About this task: The result should be the lines from the one holding "пользоваться данным сайтом, вы" to the end of the records below, repeated exactly. No pictures.
○ ○ ○ ○ ○ ○ ○
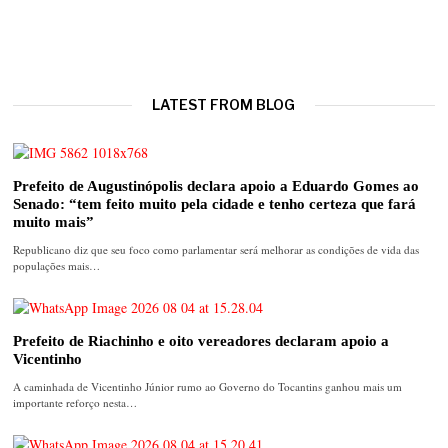
LATEST FROM BLOG
Prefeito de Augustinópolis declara apoio a Eduardo Gomes ao
Senado: “tem feito muito pela cidade e tenho certeza que fará
muito mais”
Republicano diz que seu foco como parlamentar será melhorar as condições de vida das
populações mais…
Prefeito de Riachinho e oito vereadores declaram apoio a
Vicentinho
A caminhada de Vicentinho Júnior rumo ao Governo do Tocantins ganhou mais um
importante reforço nesta…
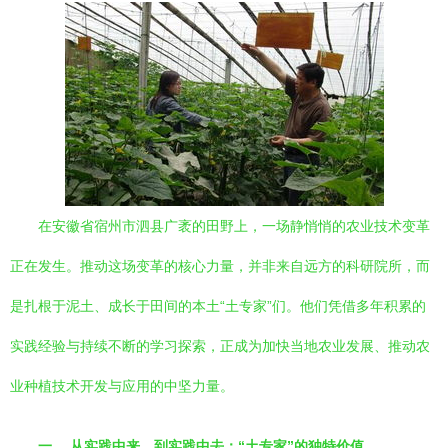
在安徽省宿州市泗县广袤的田野上，一场静悄悄的农业技术变革
正在发生。推动这场变革的核心力量，并非来自远方的科研院所，而
是扎根于泥土、成长于田间的本土“土专家”们。他们凭借多年积累的
实践经验与持续不断的学习探索，正成为加快当地农业发展、推动农
业种植技术开发与应用的中坚力量。
一、 从实践中来，到实践中去：“土专家”的独特价值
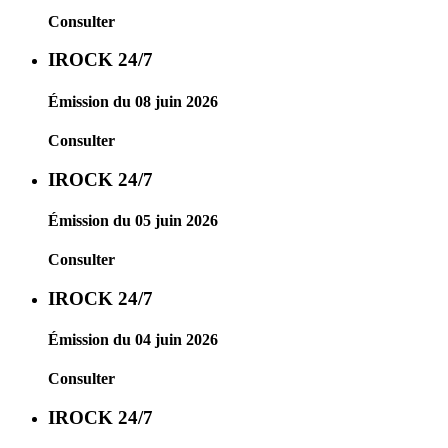
Consulter
IROCK 24/7
Émission du 08 juin 2026
Consulter
IROCK 24/7
Émission du 05 juin 2026
Consulter
IROCK 24/7
Émission du 04 juin 2026
Consulter
IROCK 24/7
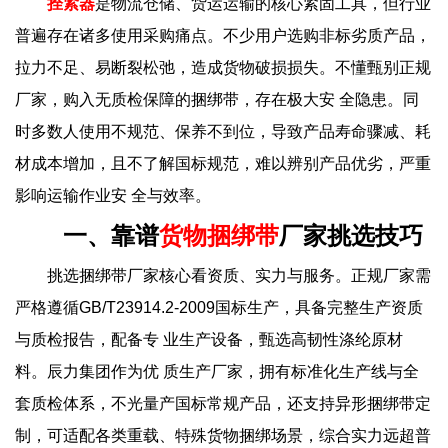
拴紧器
是物流仓储、货运运输的核心紧固工具，但行业
普遍存在诸多使用采购痛点。不少用户选购非标劣质产品，
拉力不足、易断裂松弛，造成货物破损损失。不懂甄别正规
厂家，购入无质检保障的捆绑带，存在极大安 全隐患。同
时多数人使用不规范、保养不到位，导致产品寿命骤减、耗
材成本增加，且不了解国标规范，难以辨别产品优劣，严重
影响运输作业安 全与效率。
一、靠谱
货物捆绑带
厂家挑选技巧
挑选捆绑带厂家核心看资质、实力与服务。正规厂家需
严格遵循GB/T23914.2-2009国标生产，具备完整生产资质
与质检报告，配备专 业生产设备，甄选高韧性涤纶原材
料。辰力集团作为优 质生产厂家，拥有标准化生产线与全
套质检体系，不光量产国标常规产品，还支持异形捆绑带定
制，可适配各类重载、特殊货物捆绑场景，综合实力远超普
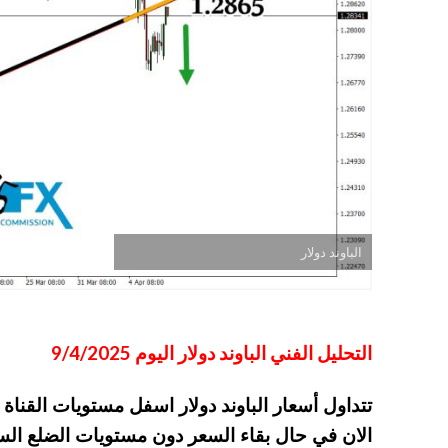
الباوند دولار
التحليل الفني الباوند دولار اليوم 9/4/2025
تتداول أسعار الباوند دولار اسفل مستويات القناة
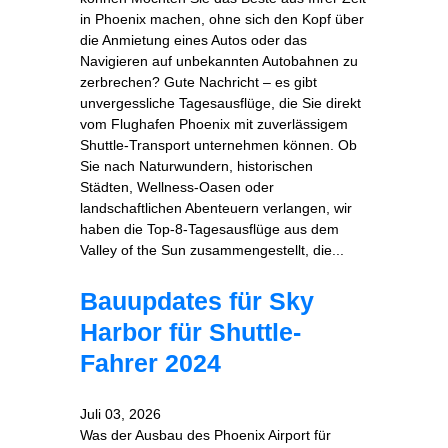
in Phoenix machen, ohne sich den Kopf über
die Anmietung eines Autos oder das
Navigieren auf unbekannten Autobahnen zu
zerbrechen? Gute Nachricht – es gibt
unvergessliche Tagesausflüge, die Sie direkt
vom Flughafen Phoenix mit zuverlässigem
Shuttle-Transport unternehmen können. Ob
Sie nach Naturwundern, historischen
Städten, Wellness-Oasen oder
landschaftlichen Abenteuern verlangen, wir
haben die Top‑8‑Tagesausflüge aus dem
Valley of the Sun zusammengestellt, die...
Bauupdates für Sky
Harbor für Shuttle-
Fahrer 2024
Juli 03, 2026
Was der Ausbau des Phoenix Airport für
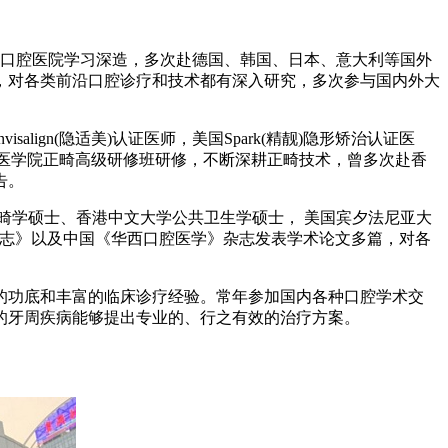
学口腔医院学习深造，多次赴德国、韩国、日本、意大利等国外
，对各类前沿口腔诊疗和技术都有深入研究，多次参与国内外大
ign(隐适美)认证医师，美国Spark(精靓)隐形矫治认证医
京大学口腔医学院正畸高级研修班研修，不断深耕正畸技术，曾多次赴香
告。
畸学硕士、香港中文大学公共卫生学硕士， 美国宾夕法尼亚大
le正畸学杂志》以及中国《华西口腔医学》杂志发表学术论文多篇，对各
的功底和丰富的临床诊疗经验。常年参加国内各种口腔学术交
的牙周疾病能够提出专业的、行之有效的治疗方案。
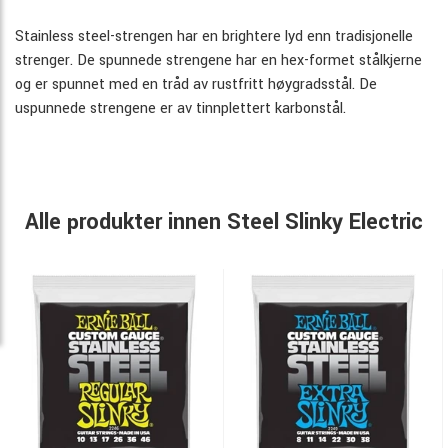
Stainless steel-strengen har en brightere lyd enn tradisjonelle
strenger. De spunnede strengene har en hex-formet stålkjerne
og er spunnet med en tråd av rustfritt høygradsstål. De
uspunnede strengene er av tinnplettert karbonstål.
Alle produkter innen Steel Slinky Electric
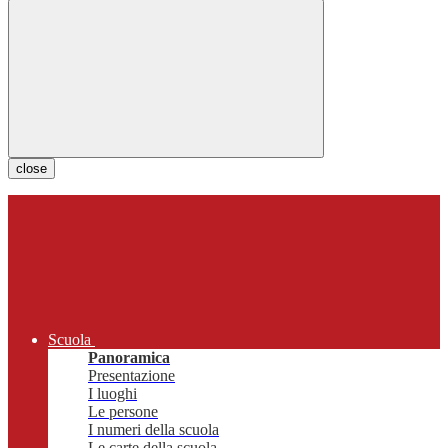
close
Scuola
Panoramica
Presentazione
I luoghi
Le persone
I numeri della scuola
Le carte della scuola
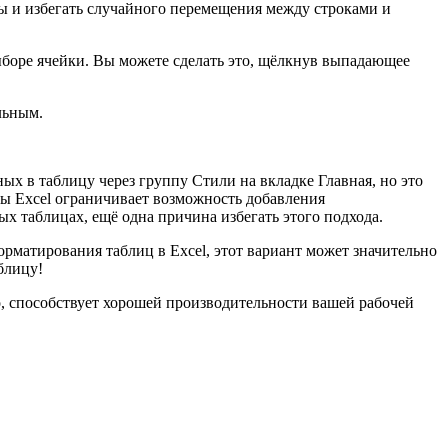
ы и избегать случайного перемещения между строками и
ыборе ячейки. Вы можете сделать это, щёлкнув выпадающее
льным.
х в таблицу через группу Стили на вкладке Главная, но это
цы Excel ограничивает возможность добавления
 таблицах, ещё одна причина избегать этого подхода.
рматирования таблиц в Excel, этот вариант может значительно
блицу!
о, способствует хорошей производительности вашей рабочей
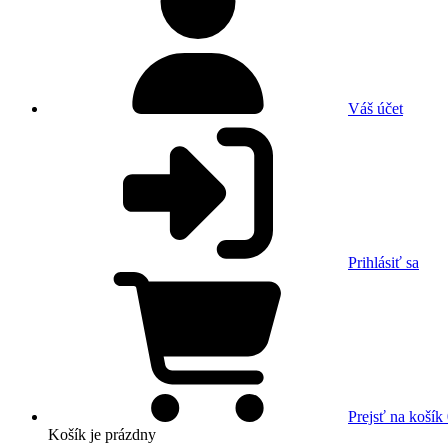
Váš účet
Prihlásiť sa
Prejsť na košík
Košík
je prázdny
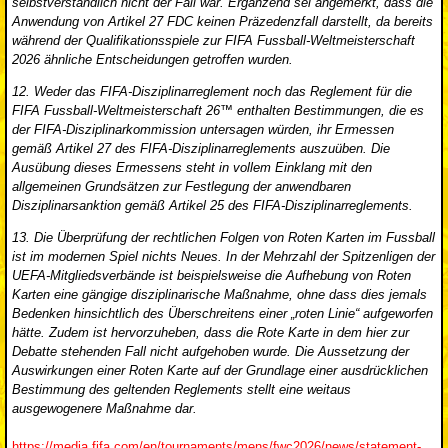
selbstverständlich nicht der Fall war. Ergänzend sei angemerkt, dass die
Anwendung von Artikel 27 FDC keinen Präzedenzfall darstellt, da bereits
während der Qualifikationsspiele zur FIFA Fussball-Weltmeisterschaft
2026 ähnliche Entscheidungen getroffen wurden.
12. Weder das FIFA-Disziplinarreglement noch das Reglement für die
FIFA Fussball-Weltmeisterschaft 26™ enthalten Bestimmungen, die es
der FIFA-Disziplinarkommission untersagen würden, ihr Ermessen
gemäß Artikel 27 des FIFA-Disziplinarreglements auszuüben. Die
Ausübung dieses Ermessens steht in vollem Einklang mit den
allgemeinen Grundsätzen zur Festlegung der anwendbaren
Disziplinarsanktion gemäß Artikel 25 des FIFA-Disziplinarreglements.
13. Die Überprüfung der rechtlichen Folgen von Roten Karten im Fussball
ist im modernen Spiel nichts Neues. In der Mehrzahl der Spitzenligen der
UEFA-Mitgliedsverbände ist beispielsweise die Aufhebung von Roten
Karten eine gängige disziplinarische Maßnahme, ohne dass dies jemals
Bedenken hinsichtlich des Überschreitens einer „roten Linie“ aufgeworfen
hätte. Zudem ist hervorzuheben, dass die Rote Karte in dem hier zur
Debatte stehenden Fall nicht aufgehoben wurde. Die Aussetzung der
Auswirkungen einer Roten Karte auf der Grundlage einer ausdrücklichen
Bestimmung des geltenden Reglements stellt eine weitaus
ausgewogenere Maßnahme dar.
https://media.fifa.com/en/tournaments/mens/fwc2026/news/statement-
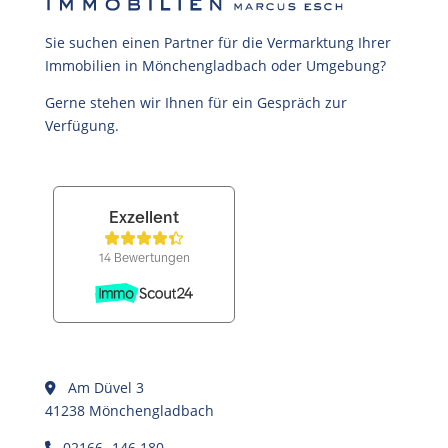
Sie suchen einen Partner für die Vermarktung Ihrer
Immobilien in Mönchengladbach oder Umgebung?
Gerne stehen wir Ihnen für ein Gespräch zur
Verfügung.
Am Düvel 3
41238 Mönchengladbach
02166- 146 180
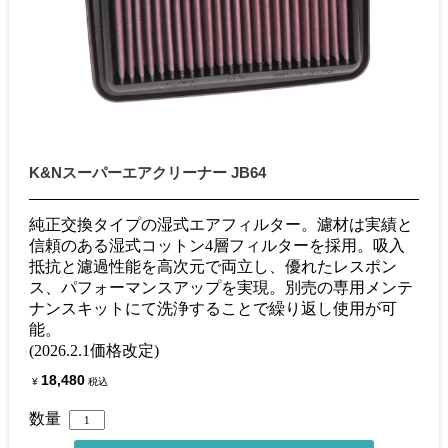
K&Nスーパーエアクリーナー JB64
純正交換タイプの湿式エアフィルター。濾材は実績と
信頼のある湿式コットン4層フィルターを採用。吸入
抵抗と濾過性能を高次元で両立し、優れたレスポン
ス、パフォーマンスアップを実現。別売の専用メンテ
ナンスキットにて洗浄することで繰り返し使用が可
能。
(2026.2.1価格改定)
18,480
¥
税込
数量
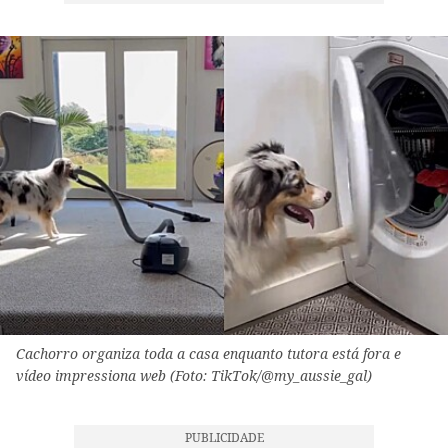
Cachorro organiza toda a casa enquanto tutora está fora e
vídeo impressiona web (Foto: TikTok/@my_aussie_gal)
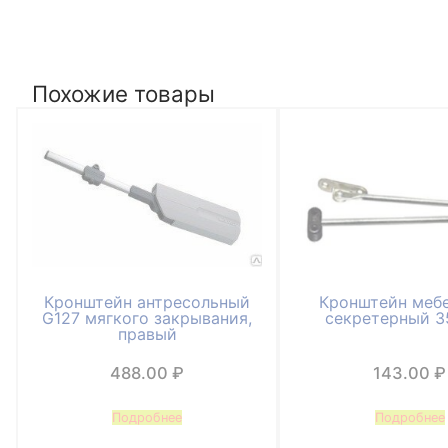
Похожие товары
Кронштейн антресольный
Кронштейн меб
G127 мягкого закрывания,
секретерный 3
правый
488.00
₽
143.00
₽
Подробнее
Подробнее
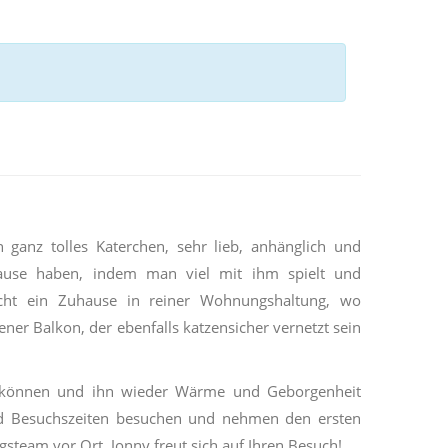
ganz tolles Katerchen, sehr lieb, anhänglich und
ause haben, indem man viel mit ihm spielt und
ucht ein Zuhause in reiner Wohnungshaltung, wo
ener Balkon, der ebenfalls katzensicher vernetzt sein
en können und ihn wieder Wärme und Geborgenheit
d Besuchszeiten besuchen und nehmen den ersten
team vor Ort, Jonny freut sich auf Ihren Besuch!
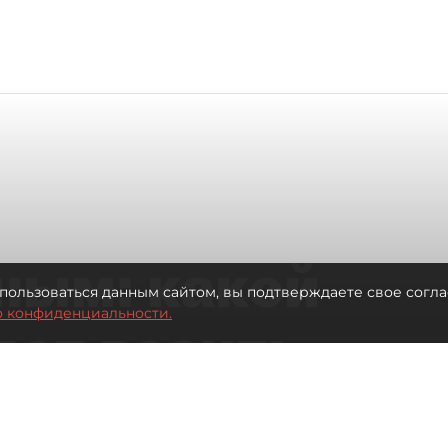
ным: какой
пользоваться данным сайтом, вы подтверждаете свое согла
о конфиденциальности.
дет возить
ых районов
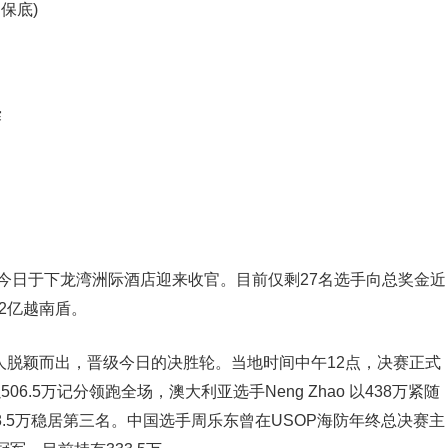
励保底)
赛
夺战今日于下龙湾洲际酒店迎来收官。目前仅剩27名选手向总奖金近
2亿越南盾。
7人脱颖而出，晋级今日的决胜轮。当地时间中午12点，决赛正式
506.5万记分领跑全场，澳大利亚选手Neng Zhao 以438万紧随
18.5万稳居第三名。中国选手周乐东曾在USOP海防年终总决赛主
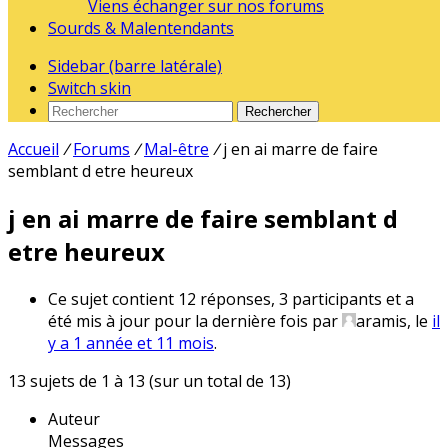
Viens échanger sur nos forums
Sourds & Malentendants
Sidebar (barre latérale)
Switch skin
Rechercher
Accueil
/
Forums
/
Mal-être
/
j en ai marre de faire
semblant d etre heureux
j en ai marre de faire semblant d
etre heureux
Ce sujet contient 12 réponses, 3 participants et a
été mis à jour pour la dernière fois par
aramis
, le
il
y a 1 année et 11 mois
.
13 sujets de 1 à 13 (sur un total de 13)
Auteur
Messages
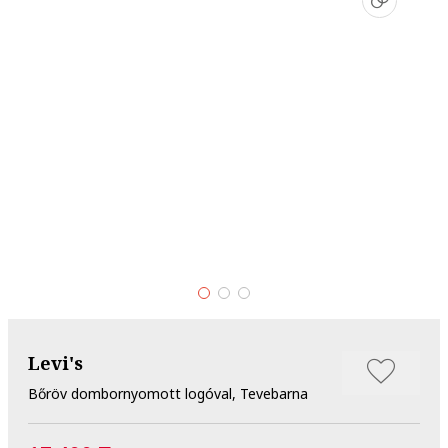
Levi's
Bőröv dombornyomott logóval, Tevebarna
○ ○ ○ ○ ○ ○ ○
Your solution:
пользоваться данным сайтом, вы подтверждаете свое согла
о конфиденциальности.
дет возить
ых районов
励保底)
赛
夺战今日于下龙湾洲际酒店迎来收官。目前仅剩27名选手向总奖金近
2亿越南盾。
7人脱颖而出，晋级今日的决胜轮。当地时间中午12点，决赛正式
506.5万记分领跑全场，澳大利亚选手Neng Zhao 以438万紧随
18.5万稳居第三名。中国选手周乐东曾在USOP海防年终总决赛主
Viens échanger sur nos forums
Sourds & Malentendants
Sidebar (barre latérale)
Switch skin
Rechercher
Accueil
/
Forums
/
Mal-être
/
j en ai marre de faire
semblant d etre heureux
j en ai marre de faire semblant d
etre heureux
Ce sujet contient 12 réponses, 3 participants et a
été mis à jour pour la dernière fois par
aramis
, le
il
y a 1 année et 11 mois
.
13 sujets de 1 à 13 (sur un total de 13)
Auteur
Messages
Levi's
Bőröv dombornyomott logóval, Tevebarna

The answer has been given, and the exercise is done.